Osserviamo Gesù nel cenacolo, la notte in cui fu tradito. Non poteva non soffrire, eppure, nel lungo dialogo che intrattiene con i suoi discepoli dopo che Giuda se ne è andato, chiede loro di amarlo, osservando i suoi comandamenti e promettendo loro lo Spirito Santo, e aggiunge: «Vi lascio la pace, vi do la mia pace; non come il mondo la dà io la dono a voi» (14,27). Non è il solito saluto di congedo quello di Gesù. L’evangelista contempla Gesù come un patriarca che, prima di lasciare i suoi, dona loro in eredità quello che possiede: la pace. Egli sa che la morte si avvicina e dà senso alla sua morte rendendola fonte di riconciliazione e di pace. Questo dice che Gesù nella sua passione è sempre in comunione con il Padre ed è guidato dallo Spirito, questa è la comunione gli che infonde serenità e pace.

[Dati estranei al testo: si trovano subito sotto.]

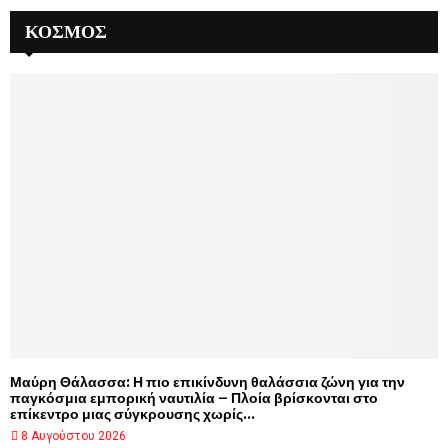
ΚΌΣΜΟΣ
Μαύρη Θάλασσα: Η πιο επικίνδυνη θαλάσσια ζώνη για την
παγκόσμια εμπορική ναυτιλία – Πλοία βρίσκονται στο
επίκεντρο μιας σύγκρουσης χωρίς...
8 Αυγούστου 2026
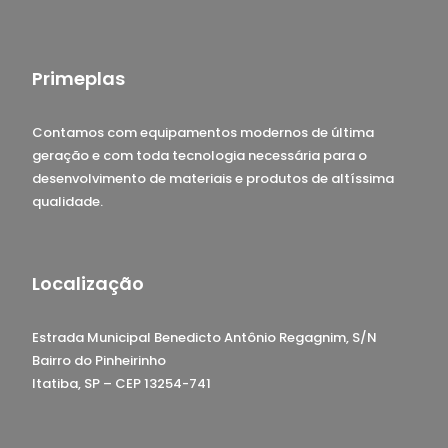
Primeplas
Contamos com equipamentos modernos de última
geração e com toda tecnologia necessária para o
desenvolvimento de materiais e produtos de altíssima
qualidade.
Localização
Estrada Municipal Benedicto Antônio Regagnim, S/N
Bairro do Pinheirinho
Itatiba, SP – CEP 13254-741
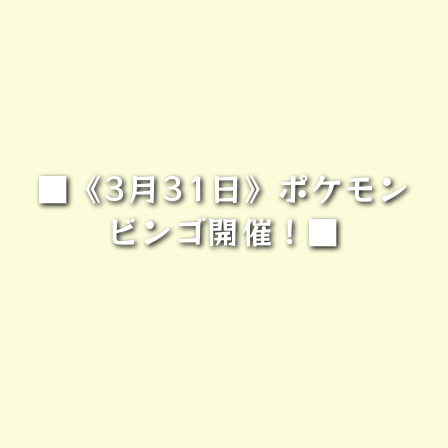
■《3月31日》ポケモン
ビンゴ開催！■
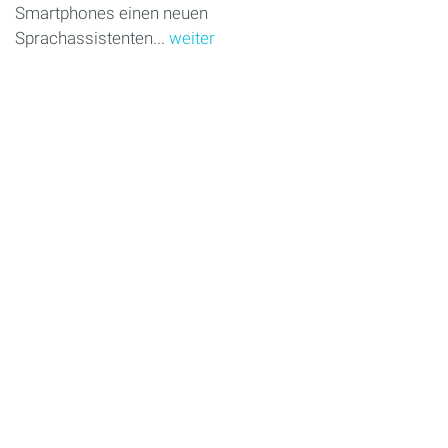
Smartphones einen neuen
Sprachassistenten...
weiter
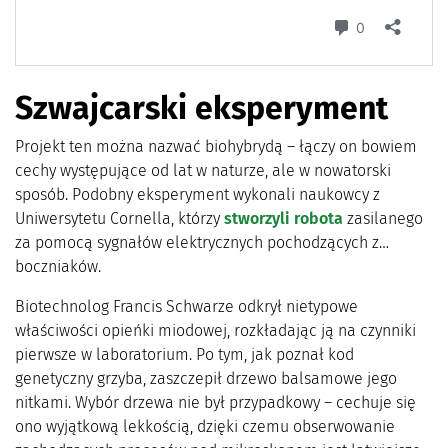
Szwajcarski eksperyment
Projekt ten można nazwać biohybrydą – łączy on bowiem
cechy występujące od lat w naturze, ale w nowatorski
sposób. Podobny eksperyment wykonali naukowcy z
Uniwersytetu Cornella, którzy
stworzyli robota
zasilanego
za pomocą sygnałów elektrycznych pochodzących z…
boczniaków.
Biotechnolog Francis Schwarze odkrył nietypowe
właściwości opieńki miodowej, rozkładając ją na czynniki
pierwsze w laboratorium. Po tym, jak poznał kod
genetyczny grzyba, zaszczepił drzewo balsamowe jego
nitkami. Wybór drzewa nie był przypadkowy – cechuje się
ono wyjątkową lekkością, dzięki czemu obserwowanie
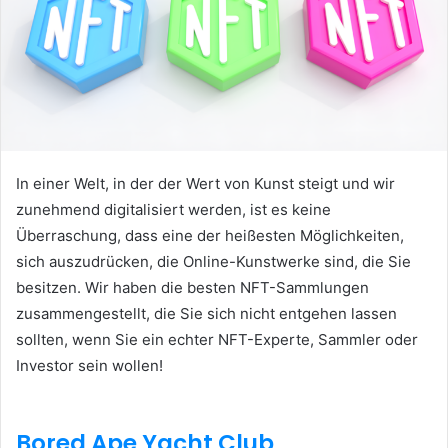
In einer Welt, in der der Wert von Kunst steigt und wir
zunehmend digitalisiert werden, ist es keine
Überraschung, dass eine der heißesten Möglichkeiten,
sich auszudrücken, die Online-Kunstwerke sind, die Sie
besitzen.
Wir haben die besten NFT-Sammlungen
zusammengestellt, die Sie sich nicht entgehen lassen
sollten, wenn Sie ein echter NFT-Experte, Sammler oder
Investor sein wollen!
Bored Ape Yacht Club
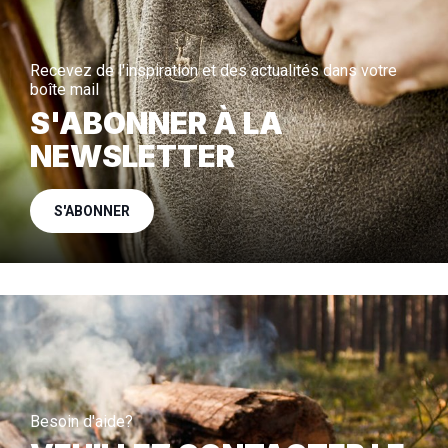
Recevez de l'inspiration et des actualités dans votre
boîte mail
S'ABONNER À LA
NEWSLETTER
S'ABONNER
Besoin d'aide?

Quando Gesù, immagino con tanta tristezza, dice:
“Pensate che io sia venuto a portare la pace sulla terra? No, ma la divisione” (Lc 12,51),
sa di essere nella storia un “segno di contraddizione” (Lc 2,34). E sa che questa contraddizione continuerà per mezzo dei suoi discepoli nella storia. La pace di Cristo, al contrario di quella del mondo, ha essenziale bisogno di ospitare la divisione e la spada, di non rimuovere cioè le ragioni di lotta e inquietudine, che i rapporti umani di necessità comportano.
La storia di Geremia (38,4-10), ci mostra un fatto costante: i falsi profeti promettono la pace quando invece il giudizio di Dio sta per abbattersi sul popolo infedele. Il dono divino della pace invece deve fare i conti con tensioni e tribolazioni che arrivano oggi e proseguiranno domani[2].
Il Vangelo, raggiungendo le persone, scombina le relazioni familiari e sociali che offrivano finora una certa armonia nel popolo:
“D’ora innanzi, se in una famiglia vi sono cinque persone, saranno divisi re contro due e due contro tre; si divideranno padre contro figlio e figlio contro padre, madre contro figlia e figlia contro madre, suocera contro nuora e nuora contro suocera” (Lc 12,52-53).
Perché? Perché il Regno di Dio non si fonda sui legami naturali o sulle convenzioni sociali, ma sulla fede e sulla carità.
Ma questo prezzo non è troppo alto? Non è assurdo che l’annuncio dell’amore faccia scaturire l’odio? No. Se è la parola di Dio a dividere, essa è come il bisturi del chirurgo che taglia per guarire.
Gesù non desidera la divisione, non ci esorta a litigare con i nostri familiari. Rivolge invece un appello a favore del vangelo – che è come un fuoco che divampa. E quando ciò avviene, non è possibile rimanere neutrali per conservare una “pace” illusoria. Alcuni accettano il Vangelo, altri lo rifiutano.
La divisione portata da Cristo è la sua croce che porta alla risurrezione: provoca scissione, ma edifica la vera comunità e dona la pace autentica.
[1]Cf. G. Angelini, I frutti dello Spirito, Milano 2003, pp. 51-74.
[2]Cf. F. Bovon, Luca, vol. II, Brescia 2007, pp. 386-388.